# New ladder stand?



## ccourtney_99 (Aug 14, 2006)

Im new to bow hunting ( well new to hunting actually ) and I got a Gorilla ladder stand last xmas. It just seems really heavy to be carrying around and setting up in different locations. Is this typical? Should I just go out and maybe buy a climbing stand? They seem more portable friendly.

Thanks


----------



## weasle414 (Dec 31, 2006)

Ladder stands aren't made for thick woods imo. I won't even waste my money on something that's gonna break my back like that because I'm on the move quite a bit and a ladder stand just doesn't work for doing a different set-up every week or two. Look into the Summit line of stands, they're very durable and not too hard to carry around in the woods.


----------



## Danimal (Sep 9, 2005)

I have a ladder stand that was given to me for Christmas about 9 years ago. It's never been assembled or used for the following reasons: I don't have a place where I can put it up and use all season, and my Summit Viper is a great stand for how/where I hunt.

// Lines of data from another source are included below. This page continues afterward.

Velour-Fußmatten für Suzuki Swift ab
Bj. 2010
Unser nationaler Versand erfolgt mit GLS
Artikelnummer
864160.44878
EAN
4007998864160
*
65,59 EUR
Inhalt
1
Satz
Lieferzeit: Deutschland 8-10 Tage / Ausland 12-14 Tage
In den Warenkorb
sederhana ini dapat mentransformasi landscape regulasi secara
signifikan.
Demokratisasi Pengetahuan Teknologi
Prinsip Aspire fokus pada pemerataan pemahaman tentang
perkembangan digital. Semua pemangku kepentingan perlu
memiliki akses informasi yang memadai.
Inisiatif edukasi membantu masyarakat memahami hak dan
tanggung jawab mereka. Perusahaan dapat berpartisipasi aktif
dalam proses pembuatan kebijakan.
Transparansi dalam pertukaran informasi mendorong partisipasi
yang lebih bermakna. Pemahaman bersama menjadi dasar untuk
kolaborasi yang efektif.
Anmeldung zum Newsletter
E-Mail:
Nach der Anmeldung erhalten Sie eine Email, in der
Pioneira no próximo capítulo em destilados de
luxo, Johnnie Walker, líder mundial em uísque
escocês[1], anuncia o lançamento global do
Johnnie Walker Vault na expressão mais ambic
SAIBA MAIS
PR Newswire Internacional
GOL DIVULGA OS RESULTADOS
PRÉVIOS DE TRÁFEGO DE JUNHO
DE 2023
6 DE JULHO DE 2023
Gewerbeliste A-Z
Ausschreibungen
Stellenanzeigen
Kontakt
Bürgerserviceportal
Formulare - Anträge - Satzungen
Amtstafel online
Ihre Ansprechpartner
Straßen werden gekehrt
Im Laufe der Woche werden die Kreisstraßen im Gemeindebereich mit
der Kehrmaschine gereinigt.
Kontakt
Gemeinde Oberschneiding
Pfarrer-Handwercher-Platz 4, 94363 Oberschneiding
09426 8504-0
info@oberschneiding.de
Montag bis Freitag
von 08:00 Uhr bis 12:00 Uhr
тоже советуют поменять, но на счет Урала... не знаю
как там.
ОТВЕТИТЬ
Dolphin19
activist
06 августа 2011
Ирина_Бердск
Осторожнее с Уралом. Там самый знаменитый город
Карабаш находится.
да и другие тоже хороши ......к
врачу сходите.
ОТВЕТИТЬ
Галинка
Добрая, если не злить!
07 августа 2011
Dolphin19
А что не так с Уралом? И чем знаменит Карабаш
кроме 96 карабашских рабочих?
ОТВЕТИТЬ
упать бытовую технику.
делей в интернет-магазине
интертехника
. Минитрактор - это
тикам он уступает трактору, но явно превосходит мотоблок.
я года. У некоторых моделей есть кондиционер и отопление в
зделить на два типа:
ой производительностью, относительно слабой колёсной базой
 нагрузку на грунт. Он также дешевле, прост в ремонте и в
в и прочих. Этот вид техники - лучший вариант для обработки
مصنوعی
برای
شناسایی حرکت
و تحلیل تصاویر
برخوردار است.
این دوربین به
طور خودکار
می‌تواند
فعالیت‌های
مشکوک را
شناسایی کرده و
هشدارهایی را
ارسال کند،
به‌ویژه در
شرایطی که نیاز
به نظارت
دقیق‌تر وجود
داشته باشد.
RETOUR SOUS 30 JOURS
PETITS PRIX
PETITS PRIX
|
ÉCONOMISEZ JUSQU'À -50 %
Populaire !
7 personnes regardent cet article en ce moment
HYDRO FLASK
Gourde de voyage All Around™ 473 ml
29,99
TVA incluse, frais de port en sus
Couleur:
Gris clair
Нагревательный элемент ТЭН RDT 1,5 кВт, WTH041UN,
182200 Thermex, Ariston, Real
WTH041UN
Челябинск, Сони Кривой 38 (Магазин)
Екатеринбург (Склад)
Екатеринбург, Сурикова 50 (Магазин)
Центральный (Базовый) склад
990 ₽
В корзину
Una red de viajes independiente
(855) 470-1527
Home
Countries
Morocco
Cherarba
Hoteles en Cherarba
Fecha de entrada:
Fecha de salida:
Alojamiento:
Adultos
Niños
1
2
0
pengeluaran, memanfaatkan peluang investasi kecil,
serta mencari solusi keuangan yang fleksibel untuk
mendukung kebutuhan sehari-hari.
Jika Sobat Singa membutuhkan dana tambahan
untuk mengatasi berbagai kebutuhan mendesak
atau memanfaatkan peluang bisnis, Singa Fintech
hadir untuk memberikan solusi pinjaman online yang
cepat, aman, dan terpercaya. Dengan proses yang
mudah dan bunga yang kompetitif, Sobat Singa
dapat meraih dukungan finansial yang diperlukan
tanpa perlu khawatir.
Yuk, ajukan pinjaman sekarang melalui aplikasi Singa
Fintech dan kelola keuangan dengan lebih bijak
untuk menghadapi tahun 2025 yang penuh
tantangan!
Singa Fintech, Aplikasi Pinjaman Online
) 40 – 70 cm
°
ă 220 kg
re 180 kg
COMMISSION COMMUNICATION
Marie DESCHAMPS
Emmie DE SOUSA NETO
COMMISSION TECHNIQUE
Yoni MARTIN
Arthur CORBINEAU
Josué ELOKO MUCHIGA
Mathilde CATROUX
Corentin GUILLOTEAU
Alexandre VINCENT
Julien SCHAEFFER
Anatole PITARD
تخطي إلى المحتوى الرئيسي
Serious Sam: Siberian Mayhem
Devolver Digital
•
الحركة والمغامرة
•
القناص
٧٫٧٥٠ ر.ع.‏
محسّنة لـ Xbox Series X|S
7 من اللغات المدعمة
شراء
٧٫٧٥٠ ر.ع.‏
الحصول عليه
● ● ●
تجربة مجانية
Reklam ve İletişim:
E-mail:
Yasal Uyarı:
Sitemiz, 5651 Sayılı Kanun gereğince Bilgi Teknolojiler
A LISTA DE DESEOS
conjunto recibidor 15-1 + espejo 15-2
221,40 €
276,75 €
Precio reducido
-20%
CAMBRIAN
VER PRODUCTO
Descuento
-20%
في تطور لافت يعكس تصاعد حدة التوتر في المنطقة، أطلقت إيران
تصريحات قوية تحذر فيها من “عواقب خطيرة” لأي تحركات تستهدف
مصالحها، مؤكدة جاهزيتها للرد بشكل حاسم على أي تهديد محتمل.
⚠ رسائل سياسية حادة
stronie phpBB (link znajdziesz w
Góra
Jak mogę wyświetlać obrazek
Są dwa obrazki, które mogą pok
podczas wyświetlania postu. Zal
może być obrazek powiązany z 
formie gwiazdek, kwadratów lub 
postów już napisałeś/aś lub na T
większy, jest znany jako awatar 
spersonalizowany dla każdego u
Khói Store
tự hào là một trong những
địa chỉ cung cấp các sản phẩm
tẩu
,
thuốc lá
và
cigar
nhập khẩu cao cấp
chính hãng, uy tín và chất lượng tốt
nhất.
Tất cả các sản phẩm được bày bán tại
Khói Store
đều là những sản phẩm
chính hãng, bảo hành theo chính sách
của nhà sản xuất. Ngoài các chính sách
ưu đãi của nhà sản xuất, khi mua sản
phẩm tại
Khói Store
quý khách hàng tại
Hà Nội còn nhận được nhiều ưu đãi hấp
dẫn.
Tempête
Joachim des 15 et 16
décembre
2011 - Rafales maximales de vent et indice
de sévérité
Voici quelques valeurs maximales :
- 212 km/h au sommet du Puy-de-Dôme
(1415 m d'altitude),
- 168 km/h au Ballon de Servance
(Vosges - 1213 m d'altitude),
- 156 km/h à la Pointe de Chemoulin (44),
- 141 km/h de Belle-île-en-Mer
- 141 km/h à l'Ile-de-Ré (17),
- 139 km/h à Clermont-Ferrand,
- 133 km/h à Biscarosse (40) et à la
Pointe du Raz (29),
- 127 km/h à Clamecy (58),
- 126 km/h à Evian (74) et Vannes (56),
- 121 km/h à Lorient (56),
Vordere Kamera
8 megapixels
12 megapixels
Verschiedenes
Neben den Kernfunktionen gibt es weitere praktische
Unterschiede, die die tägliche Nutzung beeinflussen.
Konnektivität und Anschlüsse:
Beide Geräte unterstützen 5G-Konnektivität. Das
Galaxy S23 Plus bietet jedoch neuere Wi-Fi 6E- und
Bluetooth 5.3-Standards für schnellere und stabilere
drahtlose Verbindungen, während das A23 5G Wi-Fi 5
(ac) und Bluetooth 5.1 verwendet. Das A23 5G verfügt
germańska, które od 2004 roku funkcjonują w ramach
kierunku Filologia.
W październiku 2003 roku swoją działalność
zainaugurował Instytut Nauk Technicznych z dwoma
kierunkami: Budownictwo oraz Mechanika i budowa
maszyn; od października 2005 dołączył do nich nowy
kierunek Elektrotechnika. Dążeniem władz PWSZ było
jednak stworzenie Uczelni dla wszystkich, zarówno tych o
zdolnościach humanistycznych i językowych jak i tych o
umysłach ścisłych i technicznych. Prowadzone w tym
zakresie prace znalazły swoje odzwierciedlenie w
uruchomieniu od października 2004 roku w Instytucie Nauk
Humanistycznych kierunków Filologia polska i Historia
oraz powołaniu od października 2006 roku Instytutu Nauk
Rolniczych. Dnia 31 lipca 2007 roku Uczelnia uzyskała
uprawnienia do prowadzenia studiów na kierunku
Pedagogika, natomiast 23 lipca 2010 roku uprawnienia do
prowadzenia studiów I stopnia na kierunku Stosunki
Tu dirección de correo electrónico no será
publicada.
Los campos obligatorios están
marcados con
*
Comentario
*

I really like the light weight, comfort, and mobility of my Viper.


----------



## bowtechin (Apr 8, 2007)

Ladders aren't really made to be carrying around and moving. Mynards does have some for $60 though that are pretty nice. If you want to be portable I'd get a climber, but make sure you've got the trees to do it. The trees around these parts just dont work well with climbers. Could always get climbing sticks and a hang on too.

I could find a spot for that ladder stand Danimal. :lol:


----------



## Danimal (Sep 9, 2005)

Bowtechin,

You want to come to MD and pick it up?? :lol:

BTW, it's a Warren&Sweat with a wood platform and a swivel seat that has a railing attached to the seat.

I do agree that different areas do require different stand types.

I also have a small hang on stand that gets used once every 5 years, to remind me to find trees for my climber!!!


----------



## bowtechin (Apr 8, 2007)

I just had two trucks in Baltimore last week! 

The climbers just don't work in my area here in Nebraska. Trees aren't straight enough, lot of oak,cwood, etc.


----------